===== Records

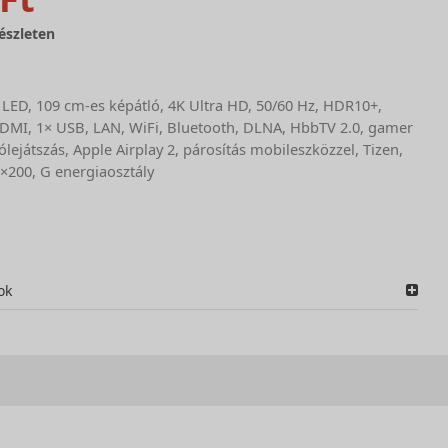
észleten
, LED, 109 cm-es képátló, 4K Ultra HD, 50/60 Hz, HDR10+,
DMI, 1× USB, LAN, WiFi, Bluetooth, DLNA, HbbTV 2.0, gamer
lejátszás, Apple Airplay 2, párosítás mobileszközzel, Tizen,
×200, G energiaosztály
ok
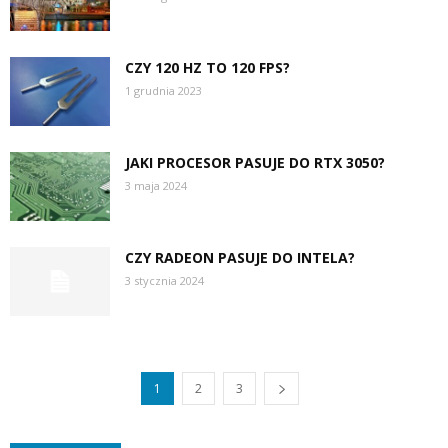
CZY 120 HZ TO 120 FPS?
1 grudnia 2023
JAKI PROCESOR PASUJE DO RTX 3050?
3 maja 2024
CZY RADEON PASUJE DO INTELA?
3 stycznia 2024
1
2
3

==========
===== Records

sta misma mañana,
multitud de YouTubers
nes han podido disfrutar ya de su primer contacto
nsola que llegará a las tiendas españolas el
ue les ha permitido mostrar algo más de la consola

==========

◆ Task requirements ◆
List each line in the listing that contains the string "PASUJE".

◆ Exercise response ◆
JAKI PROCESOR PASUJE DO RTX 3050?
CZY RADEON PASUJE DO INTELA?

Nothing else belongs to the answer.